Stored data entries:
◇ ◇ ◇

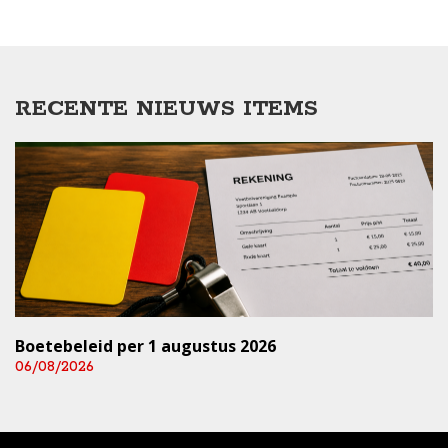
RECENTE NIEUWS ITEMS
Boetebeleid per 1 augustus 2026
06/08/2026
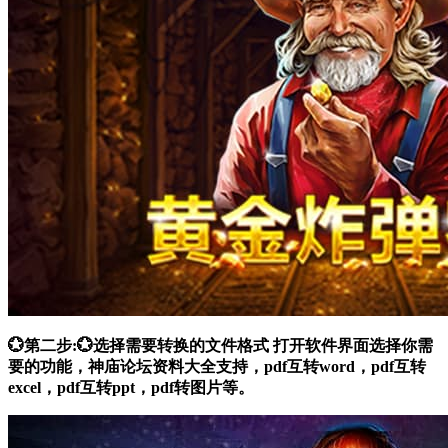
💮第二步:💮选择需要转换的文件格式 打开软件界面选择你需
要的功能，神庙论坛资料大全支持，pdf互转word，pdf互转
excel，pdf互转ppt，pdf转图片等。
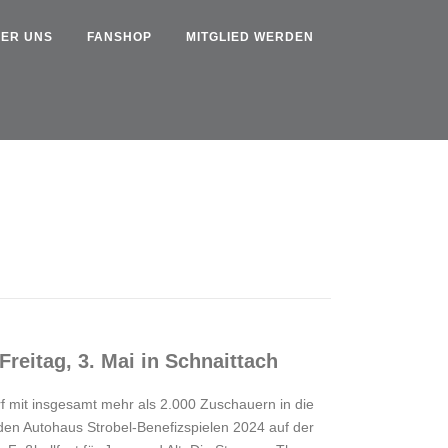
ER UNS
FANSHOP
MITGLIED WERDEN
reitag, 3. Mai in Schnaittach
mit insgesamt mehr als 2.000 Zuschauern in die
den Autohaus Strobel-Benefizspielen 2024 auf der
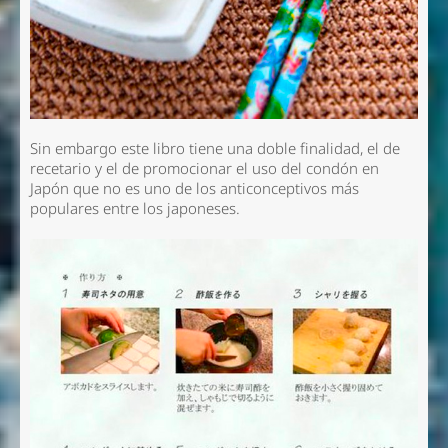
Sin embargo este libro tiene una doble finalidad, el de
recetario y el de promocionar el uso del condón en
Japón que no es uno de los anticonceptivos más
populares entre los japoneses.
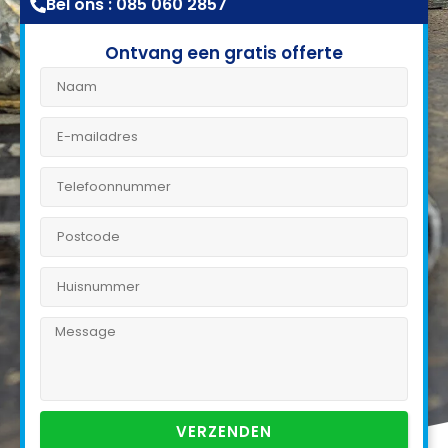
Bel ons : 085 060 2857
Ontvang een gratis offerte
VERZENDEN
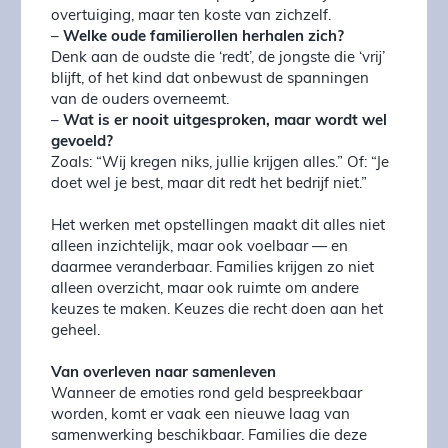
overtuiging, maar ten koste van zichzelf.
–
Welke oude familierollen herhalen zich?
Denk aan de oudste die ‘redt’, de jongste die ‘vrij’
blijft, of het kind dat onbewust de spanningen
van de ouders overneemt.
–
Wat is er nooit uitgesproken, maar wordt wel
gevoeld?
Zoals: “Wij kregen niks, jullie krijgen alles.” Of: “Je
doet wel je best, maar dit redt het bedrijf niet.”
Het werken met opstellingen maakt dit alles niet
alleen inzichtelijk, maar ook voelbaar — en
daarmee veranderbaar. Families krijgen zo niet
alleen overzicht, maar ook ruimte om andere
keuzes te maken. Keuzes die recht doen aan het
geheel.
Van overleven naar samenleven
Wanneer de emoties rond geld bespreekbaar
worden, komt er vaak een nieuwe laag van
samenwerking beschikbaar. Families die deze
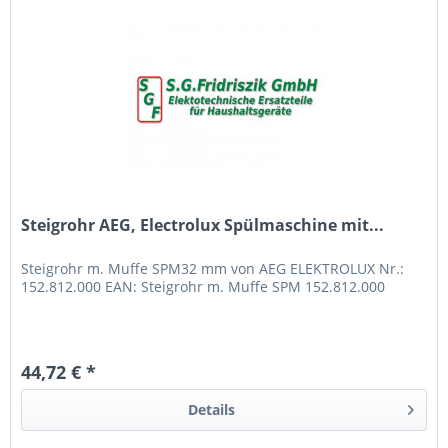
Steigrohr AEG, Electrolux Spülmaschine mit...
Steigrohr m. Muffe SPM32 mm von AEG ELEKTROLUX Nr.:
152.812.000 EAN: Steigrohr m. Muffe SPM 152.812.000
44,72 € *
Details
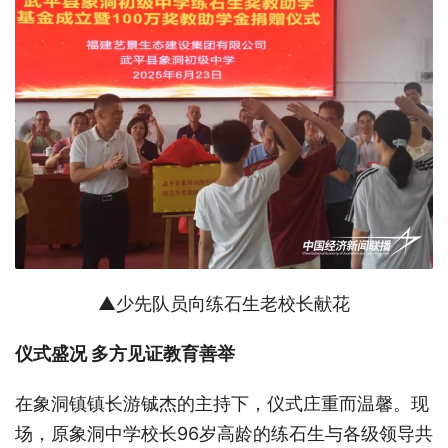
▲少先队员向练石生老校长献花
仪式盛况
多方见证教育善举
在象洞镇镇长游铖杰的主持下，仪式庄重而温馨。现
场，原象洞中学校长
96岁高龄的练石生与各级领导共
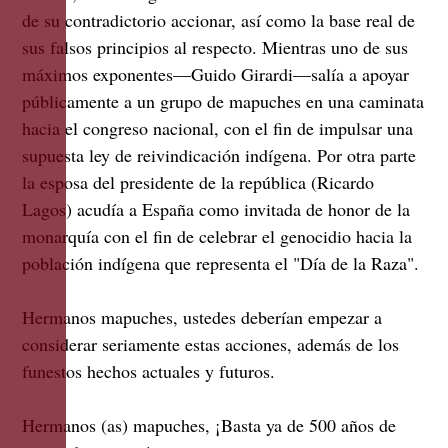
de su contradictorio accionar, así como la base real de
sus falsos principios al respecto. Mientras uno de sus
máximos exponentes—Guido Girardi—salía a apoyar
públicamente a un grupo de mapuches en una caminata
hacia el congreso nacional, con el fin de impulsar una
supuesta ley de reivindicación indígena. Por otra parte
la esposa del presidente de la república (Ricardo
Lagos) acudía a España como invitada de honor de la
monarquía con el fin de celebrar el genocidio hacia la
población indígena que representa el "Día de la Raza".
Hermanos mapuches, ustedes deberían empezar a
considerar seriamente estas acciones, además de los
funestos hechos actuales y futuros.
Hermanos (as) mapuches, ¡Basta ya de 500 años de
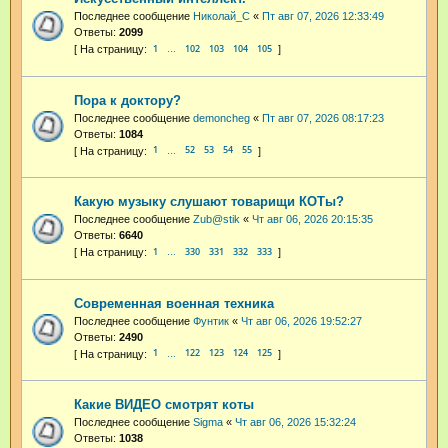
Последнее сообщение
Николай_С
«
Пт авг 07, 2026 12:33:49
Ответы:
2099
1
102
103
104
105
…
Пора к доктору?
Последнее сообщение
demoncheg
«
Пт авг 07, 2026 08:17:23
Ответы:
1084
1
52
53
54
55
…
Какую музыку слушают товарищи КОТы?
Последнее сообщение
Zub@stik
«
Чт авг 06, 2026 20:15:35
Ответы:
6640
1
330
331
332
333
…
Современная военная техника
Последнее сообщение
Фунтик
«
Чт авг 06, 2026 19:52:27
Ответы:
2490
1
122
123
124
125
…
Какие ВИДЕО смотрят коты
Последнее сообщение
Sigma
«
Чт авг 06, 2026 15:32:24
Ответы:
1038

◇ ◇ ◇

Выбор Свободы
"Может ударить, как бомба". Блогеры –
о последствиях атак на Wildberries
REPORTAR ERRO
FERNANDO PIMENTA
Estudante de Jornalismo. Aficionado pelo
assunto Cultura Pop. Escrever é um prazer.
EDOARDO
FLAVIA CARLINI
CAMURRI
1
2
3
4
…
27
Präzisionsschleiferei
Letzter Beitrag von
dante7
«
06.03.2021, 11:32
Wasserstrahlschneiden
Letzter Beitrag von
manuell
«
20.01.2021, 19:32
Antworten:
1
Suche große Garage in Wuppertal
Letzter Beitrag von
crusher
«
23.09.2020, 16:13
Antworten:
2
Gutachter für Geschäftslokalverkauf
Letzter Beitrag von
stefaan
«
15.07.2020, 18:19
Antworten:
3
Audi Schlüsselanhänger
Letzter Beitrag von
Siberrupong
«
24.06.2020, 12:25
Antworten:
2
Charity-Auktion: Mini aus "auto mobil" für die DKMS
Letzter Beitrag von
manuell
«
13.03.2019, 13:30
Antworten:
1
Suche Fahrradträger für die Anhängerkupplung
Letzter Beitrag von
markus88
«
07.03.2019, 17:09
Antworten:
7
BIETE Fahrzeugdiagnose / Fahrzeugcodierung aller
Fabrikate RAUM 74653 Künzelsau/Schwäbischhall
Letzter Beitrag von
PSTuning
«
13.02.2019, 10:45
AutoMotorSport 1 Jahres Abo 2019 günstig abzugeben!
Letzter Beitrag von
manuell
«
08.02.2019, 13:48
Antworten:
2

◇ ◇ ◇

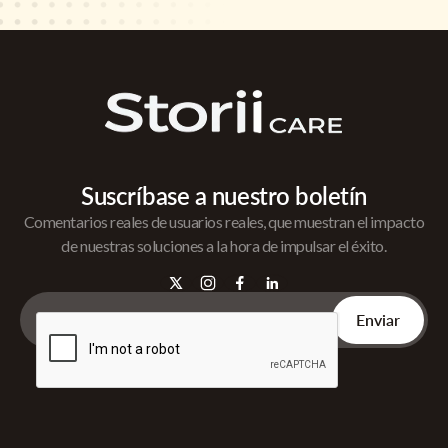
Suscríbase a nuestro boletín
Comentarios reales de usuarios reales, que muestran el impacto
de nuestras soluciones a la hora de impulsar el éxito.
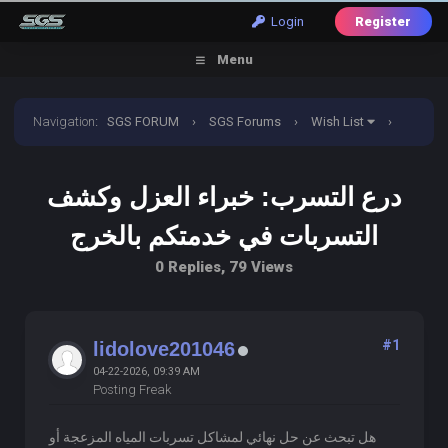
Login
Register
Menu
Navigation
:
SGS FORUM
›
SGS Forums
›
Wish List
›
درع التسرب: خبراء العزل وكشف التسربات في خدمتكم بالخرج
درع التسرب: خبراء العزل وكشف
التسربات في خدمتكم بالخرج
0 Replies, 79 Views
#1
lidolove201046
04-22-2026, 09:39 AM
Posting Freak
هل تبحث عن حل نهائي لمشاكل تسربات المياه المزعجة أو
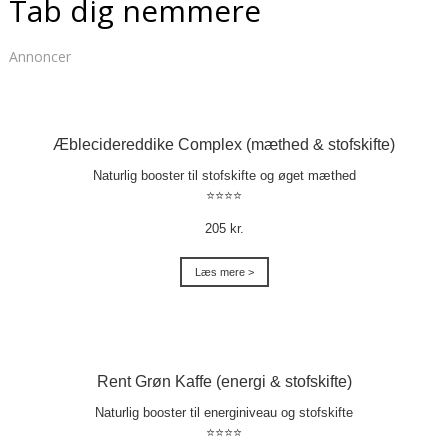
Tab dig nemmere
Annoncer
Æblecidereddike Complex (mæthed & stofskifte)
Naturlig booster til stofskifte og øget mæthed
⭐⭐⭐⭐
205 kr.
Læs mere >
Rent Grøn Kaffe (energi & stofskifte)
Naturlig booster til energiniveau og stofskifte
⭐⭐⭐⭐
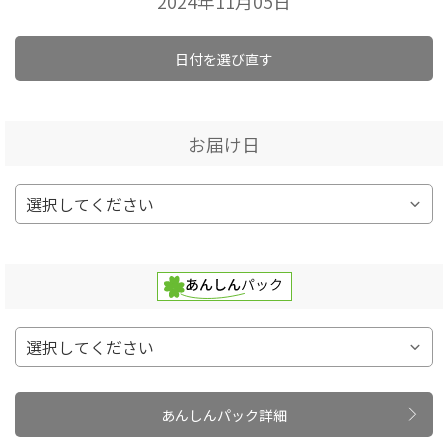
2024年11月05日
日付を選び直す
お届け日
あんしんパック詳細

◇ ◇ ◇

[REQUIREMENT] From the records above, extract the lines from the one holding "RECENTE NIEUWS ITEMS" through the one holding "alleen inzichtelijk, maar ook voelbaar — en", word for word; omit the pictures.

[PROBLEM SOLUTION]
RECENTE NIEUWS ITEMS
Boetebeleid per 1 augustus 2026
06/08/2026
💮第二步:💮选择需要转换的文件格式 打开软件界面选择你需
要的功能，神庙论坛资料大全支持，pdf互转word，pdf互转
excel，pdf互转ppt，pdf转图片等。
ER UNS
FANSHOP
MITGLIED WERDEN
reitag, 3. Mai in Schnaittach
mit insgesamt mehr als 2.000 Zuschauern in die
den Autohaus Strobel-Benefizspielen 2024 auf der
Sin embargo este libro tiene una doble finalidad, el de
recetario y el de promocionar el uso del condón en
Japón que no es uno de los anticonceptivos más
populares entre los japoneses.
Bel ons : 085 060 2857
Ontvang een gratis offerte
VERZENDEN
overtuiging, maar ten koste van zichzelf.
–
Welke oude familierollen herhalen zich?
Denk aan de oudste die ‘redt’, de jongste die ‘vrij’
blijft, of het kind dat onbewust de spanningen
van de ouders overneemt.
–
Wat is er nooit uitgesproken, maar wordt wel
gevoeld?
Zoals: “Wij kregen niks, jullie krijgen alles.” Of: “Je
doet wel je best, maar dit redt het bedrijf niet.”
Het werken met opstellingen maakt dit alles niet
alleen inzichtelijk, maar ook voelbaar — en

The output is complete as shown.